The Cambridge Railroad extended its Central Square– horsecar line to Nonantum Square (Newton Corner) in 1863, though it was cut back to Oak Square in 1871. In 1881, the company extended its Harvard Square–Watertown line to Nonantum Square. That line began using electric streetcars on December 13, 1893. The Cambridge Railroad merged in 1887 into the West End Street Railway, which in turn was leased by the Boston Elevated Railway (BERy) in 1897. On June 13, 1896, the West End opened trackage on Commonwealth Avenue and Brighton Avenue, providing a electrified route between Oak Square and downtown more direct than the previous route through Cambridge.

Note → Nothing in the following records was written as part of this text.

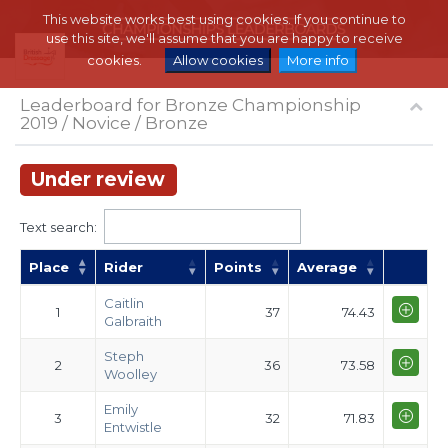
This website works best using cookies. If you continue to
use this site, we'll assume that you are happy to receive
cookies.
Allow cookies
More info
Leaderboard for Bronze Championship
2019 / Novice / Bronze
Under review
Text search:
Place
Rider
Points
Average
Caitlin
1
37
74.43
Galbraith
Steph
2
36
73.58
Woolley
Emily
3
32
71.83
Entwistle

At the same time, the line was extended to just short of Newton Corner.

The line began running to Park Street in the new Tremont Street Subway on November 8, 1897. On May 21, 1898, the line was extended to Nonantum Square. On December 9, 1912, the transfer point between the Harvard and Oak Square lines was changed from Nonantum Square to Watertown Yard. This completed the Watertown Line from Park Street to Watertown Yard - its route for the next half-century. In the 1920s, a concrete boarding island was built in the square. The BERy was replaced by the Metropolitan Transit Authority (MTA) in 1947.

The Newton Street Railway opened an extension of its Waltham–West Newton streetcar line to Nonantum Square in 1890. The square soon became a transfer point between the Newton Street Railway's expanding suburban system and service into Cambridge and Boston. The Newton Square Railway was merged into the Middlesex and Boston Street Railway (M&B) in 1909. The M&B operated through services from Newton Corner as far west as Framingham. These routes were replaced by buses in the 1920s; the final M&B streetcar route to Newton Corner was the Framingham route, which was converted to buses in September 1929.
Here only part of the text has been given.